Frey v. Fedoruk et al.

Frey v. Fedoruk et al.

Supreme Court of Canada

Decided April 25, 1950
Full case name: ''Bernard Frey v. Stephen Fedoruk and Richard Percy Stone
Citations: [1950] S.C.R. 517; 1950 CanLII 1 (S.C.C.)
Prior history: Judgement for Fedoruk in the Court of Appeal for British Columbia
Imprisonment in this case failed to be justified since peeping was not a recognized crime.
Court membership
Chief Justice Thibaudeau Rinfret
Puisne Justices Patrick Kerwin, Robert Taschereau, Ivan Rand, Roy Kellock, Charles Locke, and John Robert Cartwright
Case opinions
Majority by: Cartwright
Joined by: Rinfret, Taschereau, Rand, Kellock, and Locke
Concurrence by: Kerwin
Joined by: None
Frey v. Fedoruk et al. [1950] S.C.R. 517 is a decision by the Supreme Court of Canada on the definition of a breach of the peace and whether being a "peeping tom" is a crime. The Court found that actions do not necessarily breach the peace just because they cause violent reactions. Due to this finding, courts would have less say in determining what is criminal as a breach of the peace, and the Parliament of Canada would have more.


At the time, peeping was not specifically prohibited. Allegedly, the appellant Frey had left his truck to look into a window of a house at 11:15 P.M. A woman saw him looking in, and shouted, and her adult son took a butcher knife and went outside. He chased Frey, caught him, and called the police. The police, seeing footprints near the house, arrested Frey. Frey also alleged the police constable attacked him, although in court Frey mainly fought his arrest as false imprisonment.

The British Columbia Court of Appeal found the imprisonment was not false imprisonment, since Frey had, in the words of Justice O'Halloran, "disturbed their tranquillity and privacy in a manner that he would naturally expect to invite immediate violence against him." A breach of the peace was thus defined by this judge as being a reference to riots, or something that interferes with the peace of private persons; the latter was said to go "so deeply into the roots of the Common law.

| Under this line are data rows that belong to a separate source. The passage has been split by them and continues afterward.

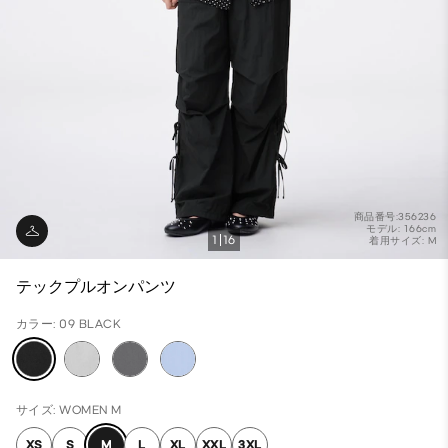
商品番号:356236
モデル: 166cm
1
16
着用サイズ: M
テックプルオンパンツ
カラー: 09 BLACK
サイズ: WOMEN M
XS
S
M
L
XL
XXL
3XL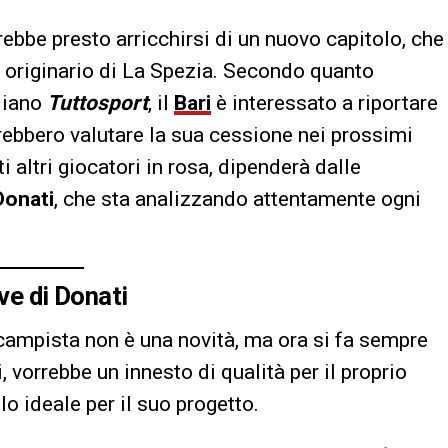
rebbe presto arricchirsi di un nuovo capitolo, che
 originario di La Spezia. Secondo quanto
idiano
Tuttosport
, il
Bari
è interessato a riportare
otrebbero valutare la sua cessione nei prossimi
i altri giocatori in rosa, dipenderà dalle
onati
, che sta analizzando attentamente ogni
ave di Donati
campista non è una novità, ma ora si fa sempre
, vorrebbe un innesto di qualità per il proprio
o ideale per il suo progetto.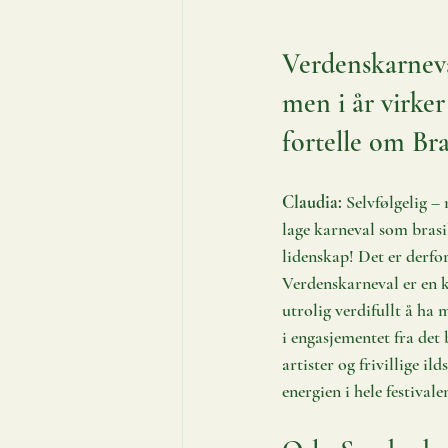
Verdenskarneval
men i år virke
fortelle om Bras
Claudia:
 Selvfølgelig 
lage karneval som brasil
lidenskap! Det er derfor
Verdenskarneval er en k
utrolig verdifullt å ha
i engasjementet fra det 
artister og frivillige il
energien i hele festivale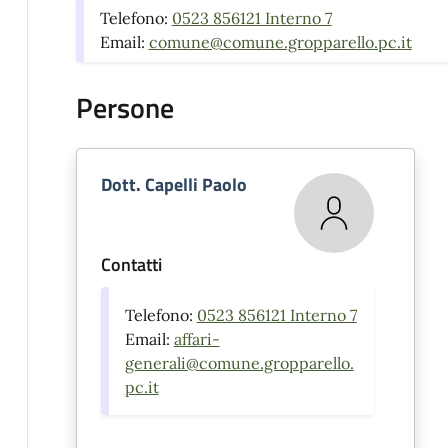
Telefono:
0523 856121 Interno 7
Email:
comune@comune.gropparello.pc.it
Persone
Dott. Capelli Paolo
Contatti
Telefono:
0523 856121 Interno 7
Email:
affari-
generali@comune.gropparello.
pc.it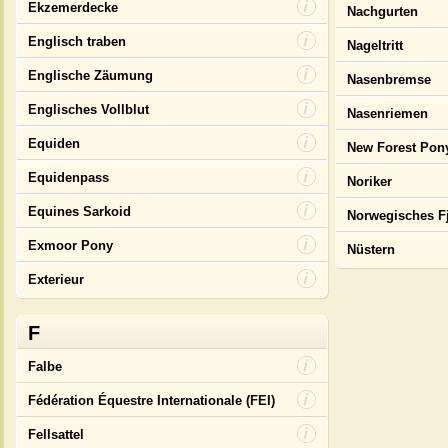
Ekzemerdecke
Nachgurten
Englisch traben
Nageltritt
Englische Zäumung
Nasenbremse
Englisches Vollblut
Nasenriemen
Equiden
New Forest Pon
Equidenpass
Noriker
Equines Sarkoid
Norwegisches F
Exmoor Pony
Nüstern
Exterieur
F
Falbe
Fédération Équestre Internationale (FEI)
Fellsattel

Justice John Robert Cartwright, for the majority of the Supreme Court, found that the burden of proof that the imprisonment was lawful rested on the woman's son Fedoruk and Constable Stone. Both Fedoruk and Stone had said the arrest was a response to an action, namely peeping, that could have led to a breach of the peace. Cartwright replied that while it is true that seeing a man peeping into one's home can be horrifying, that would not necessarily make a violent reaction a defence. Without evidence that the "peeping tom" is attacking, a violent response would simply be revenge. Cartwright also noted the peeping was "not otherwise criminal and not falling within any category of offences defined by the Criminal Law," and that recognizing it as criminal now could lead to many other legal actions, such as adultery or giving insults, being considered criminal. In general, this would make the law less clear. As Cartwright said, "I think that if any course of conduct is now to be declared criminal, which has not up to the present time been so regarded, such declaration should be made by Parliament and not by the Courts. Moreover, while a lexicon did define a breach of the peace as including actions that can cause others to violate the peace, Cartwright concluded that it would stretch the meaning of these words too broadly to cover actions that would probably result in violent revenge.

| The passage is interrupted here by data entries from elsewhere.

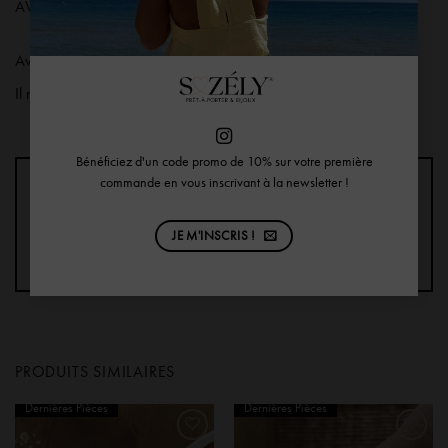
AVIS (0)
Avis
Il n’y a pas encore d’avis.
Bénéficiez d'un code promo de 10% sur votre première
commande en vous inscrivant à la newsletter !
Seuls les clients connectés ayant acheté ce produit ont la
possibilité de laisser un avis.
JE M'INSCRIS !
PRODUITS SIMILAIRES
Dernières Pièces
Dernières Pièces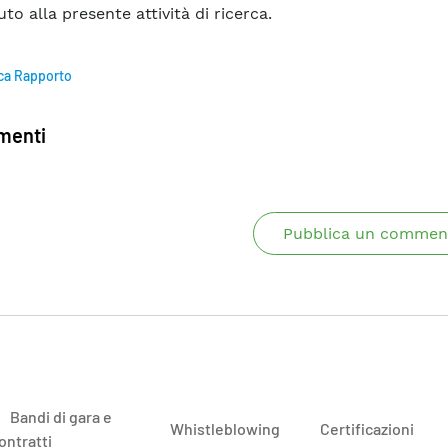
to alla presente attività di ricerca.
ca Rapporto
enti
Pubblica un commen
Bandi di gara e
Whistleblowing
Certificazioni
ontratti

Cartwright also found Stone's arrest, done without an arrest warrant, could not be justified under the Criminal Code of Canada. The Criminal Code could not protect an officer's wrong opinion that something that is not an offence is an offence.


Justice Patrick Kerwin wrote an opinion concurring with the dissent on the Court of Appeal. Kerwin defined a breach of the peace as violence or something that provokes commotion. However, something does not breach the peace simply because it is irritating.